I’m sure the inconsistencies in the men’s looks have to do with then angle of the selfie. Some of his pics might be a couple years old, but even that isn’t long enough for any kind of huge changes to occur in a person’s looks. Yes, a person could gain significant weight in that time frame, but that’s really the only immediately noticeable alteration that one might spot.
It’s difficult to find 4-8 flattering pictures where you look the same. If he has multiple photos on his profile and he looks relatively similar in all of them and he’s not obstructing his face in any way, then I think the photos on his profile are probably more accurate. Additionally, then act of taking and sending a selfie implies a level of familiarity that really shouldn’t be present at this juncture. Keep that in mind, selfie stickers. Oh, and PS? I will bet money he sends those same photos to every woman he meets online and doesn’t even bother taking new ones. I was sexting with my British dude a couple weeks ago and he sent me a dick pic. I recognized it immediately as one he sent me last year and called him on it. “Can you blame me? It’s a flattering pic!” he said in his defense. I gave him a pass because it was a flattering pic.
This quandry exemplifies why I advocate for little to no contact between setting up the first date and meeting. Inevitably something transpires that makes one or both parties reconsider. The best approach is the less is more approach: give people as little reason as possible to reject you.This means no more than 3 or 4 photos, no linking to social media profiles, no verbose about me summaries, no extraneous explanations about how you lean politically even if you’re liberal, no talk about how crazy busy your job is, no mentions of recent break-ups. Less. Not more.

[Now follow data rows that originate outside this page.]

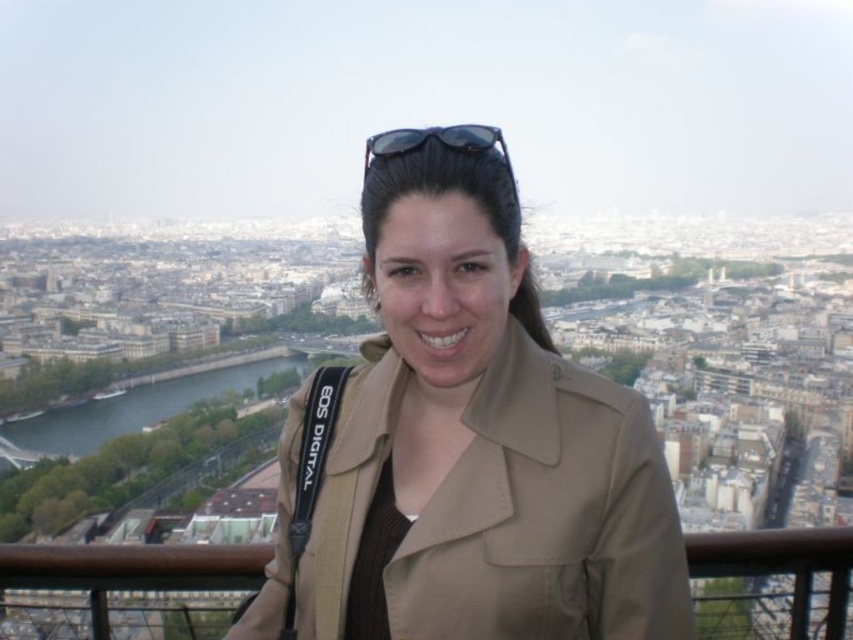 Question: Among these objects, which one is farthest from the camera?

Choices:
 (A) tan fabric jacket at center
 (B) sunglasses at center

Answer: (B)

Question: Does tan fabric jacket at center have a greater width compared to sunglasses at center?

Choices:
 (A) yes
 (B) no

Answer: (A)

Question: Which point is farther to the camera?

Choices:
 (A) tan fabric jacket at center
 (B) sunglasses at center

Answer: (B)

Question: Does tan fabric jacket at center have a greater width compared to sunglasses at center?

Choices:
 (A) no
 (B) yes

Answer: (B)

Question: Can you confirm if tan fabric jacket at center is positioned above sunglasses at center?

Choices:
 (A) no
 (B) yes

Answer: (A)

People who make it a point to state that they align with certain inflammatory or provocative ideologies/lifestyles are looking for attention. We see it all the time on the ladyblogs: The writer mentions in her OkCupid profile that she’s kinky or feminist and – BANG! – she’s deluged with angry emails from whiny dudes. Well, no shit. And don’t even get me started on the self-identifying male feminists. They include these admissions not for transparency purposes as they claim but because they want attention. Plain and simple. Avoid.
This is where Tinder and Bumble have it right. Users of these platforms tend to share too much about themselves in the hopes of being perceived as honest or real. Guess what? When it comes to dating we don’t real, we want a fantasy of sorts. At least at first. We want to believe you’re as clever and witty and successful and attractive as your profile makes you seem. Don’t burst that bubble until we’ve met a couple of times. By now, everybody should know that who someone is in their profile is probably somewhat embellished. We all do it. Christ, my profile makes me sound open and engaging and neither could be further from the truth. For the right person, I could be. But for 98% of the schmoes that message me, I’m not.
Give people just enough information to be intrigued and attracted. Leave the more personal stuff for when you meet and get to know each other. That includes a selfie.